SpaceX wants to ramp up flights of its Starship megarocket next year, and regulations apparently won’t stand in the way.
On Wednesday (Nov. 20), the U.S. Federal Aviation Administration (FAA) released a draft environmental assessment (EA) of Starship operations at Starbase, SpaceX‘s facility in South Texas.
The 160-page document, which you can read here, approves the company’s request to boost the number of annual Starship liftoffs from Starbase by a factor of five, from the currently allowed five to 25 — SpaceX’s reported launch target for 2025.
The draft EA also approves 25 landings for both Starship elements — its Super Heavy booster and “Ship” upper stage — back at Starbase. These landings would occur at the launch tower, which would catch the returning vehicles using its “chopstick” arms. SpaceX has achieved such a catch once, snagging Super Heavy during the fifth Starship test flight on Oct. 13.
Related: What’s next for SpaceX’s Starship after its successful 6th test flight?
SpaceX is developing Starship, the biggest and most powerful rocket ever built, to help humanity settle the moon and Mars.
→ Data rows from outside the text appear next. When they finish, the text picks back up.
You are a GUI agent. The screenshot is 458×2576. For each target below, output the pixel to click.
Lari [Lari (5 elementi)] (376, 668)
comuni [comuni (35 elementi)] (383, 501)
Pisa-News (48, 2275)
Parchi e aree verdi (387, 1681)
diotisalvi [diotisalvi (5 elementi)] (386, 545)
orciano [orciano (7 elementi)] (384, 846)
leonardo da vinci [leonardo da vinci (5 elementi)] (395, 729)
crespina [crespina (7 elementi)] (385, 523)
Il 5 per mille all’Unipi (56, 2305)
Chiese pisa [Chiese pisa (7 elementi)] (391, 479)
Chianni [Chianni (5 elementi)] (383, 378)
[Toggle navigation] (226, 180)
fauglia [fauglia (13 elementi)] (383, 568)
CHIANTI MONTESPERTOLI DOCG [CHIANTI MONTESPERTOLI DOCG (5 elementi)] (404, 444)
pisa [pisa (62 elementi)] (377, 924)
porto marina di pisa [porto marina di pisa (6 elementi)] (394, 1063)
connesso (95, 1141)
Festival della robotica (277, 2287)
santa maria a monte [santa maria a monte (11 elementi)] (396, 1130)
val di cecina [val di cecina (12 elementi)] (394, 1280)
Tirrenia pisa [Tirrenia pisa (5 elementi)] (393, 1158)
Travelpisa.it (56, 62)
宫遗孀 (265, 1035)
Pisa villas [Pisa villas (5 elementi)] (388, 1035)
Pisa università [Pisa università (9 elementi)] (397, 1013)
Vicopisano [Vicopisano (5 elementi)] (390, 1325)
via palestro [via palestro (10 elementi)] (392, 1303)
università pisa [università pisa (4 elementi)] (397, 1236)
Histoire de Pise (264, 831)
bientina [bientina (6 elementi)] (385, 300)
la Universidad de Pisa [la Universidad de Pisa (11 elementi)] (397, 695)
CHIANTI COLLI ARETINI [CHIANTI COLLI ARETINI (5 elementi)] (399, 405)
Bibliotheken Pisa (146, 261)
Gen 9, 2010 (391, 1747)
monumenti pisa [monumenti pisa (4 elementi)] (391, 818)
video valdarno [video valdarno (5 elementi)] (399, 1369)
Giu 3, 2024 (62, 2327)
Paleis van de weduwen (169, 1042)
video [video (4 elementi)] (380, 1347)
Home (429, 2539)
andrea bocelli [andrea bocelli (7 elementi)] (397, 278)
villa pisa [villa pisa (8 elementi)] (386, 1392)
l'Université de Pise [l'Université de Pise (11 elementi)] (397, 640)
The 400-foot-tall (122 meters) vehicle is designed to be fully and rapidly reusable, and SpaceX plans to eventually conduct multiple Starship launches per day.
The stainless-steel megarocket has launched six times to date, all of them test flights from Starbase. The most recent liftoff, which occurred on Tuesday (Nov. 19), was a success, though a communications issue prevented Super Heavy from coming back to Starbase for a chopsticks catch. Instead, the booster diverted to perform a controlled splashdown in the Gulf of Mexico.
The newly released EA is just a draft, so its findings are preliminary. The FAA will hold four in-person public meetings in South Texas — two apiece on Jan. 7 and Jan. 9 — and one virtual conclave on Jan. 13 to discuss the EA. You can learn more about them here.
SpaceX and its founder and CEO, Elon Musk, have complained about the FAA a lot recently, claiming that the agency has stifled Starship’s progress — and the American launch industry overall — with overly burdensome regulation.
Companies in the spaceflight sector, and in most if not all other industries, will likely have freer rein to do as they please after President-elect Donald Trump takes office in January. And Musk will have a say in this effort; Trump has appointed the billionaire entrepreneur to co-lead the “Department of Government Efficiency,” an advisory group that aims to help “dismantle government bureaucracy” and “slash excess regulations.”